The report identifies a number of important areas for attention, including: continuing aggressive actions to contain prescription drug spending; expanding efforts to develop and promote new systems and models of care; developing a strategy to address the special issues of members with disabilities who also have Medicare coverage; and enhancing the MassHealth administrative and information infrastructure.
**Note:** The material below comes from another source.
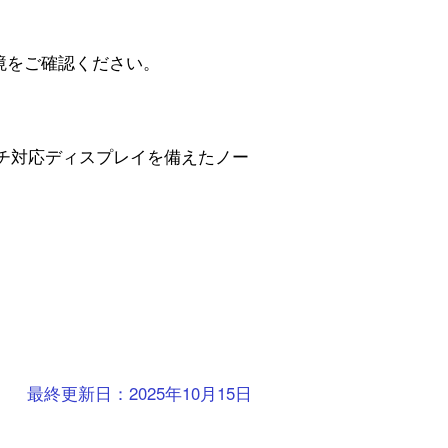
作環境をご確認ください。
ッチ対応ディスプレイを備えたノー
最終更新日：2025年10月15日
"The growing number of MassHealth members with disabilities is a success story," added Turnbull. "It's a testament to technological advances, to efforts to move people with a range of disabilities from institutions to community settings, and to state initiatives to expand coverage. But these successes are creating enormous challenges as well. Unless we can find ways to moderate the growth in MassHealth spending by building new systems of care for people with disabilities, we're going to continue to be faced with more draconian choices--cutting eligibility, cutting benefits, raising copayments, reducing provider payments. These strategies won't make low-income people and their health care needs disappear--they will only shift the costs elsewhere in the budget, to the uncompensated care pool or to providers in the form of charity care."
To review the complete report, please visit MMPI's website at http://www.massmedicaid.org.
About the Massachusetts Medicaid Policy Institute
The Massachusetts Medicaid Policy Institute (MMPI) is an independent and nonpartisan source for information and analysis about the Massachusetts Medicaid program (often referred to as "MassHealth"). MMPI seeks to promote broader understanding of the MassHealth program and a more rigorous and thoughtful public discussion of the program's successes and the challenges ahead. It collaborates with a wide spectrum of policy makers, legislators, researchers, providers, advocacy groups, consumer organizations, business and other stakeholders.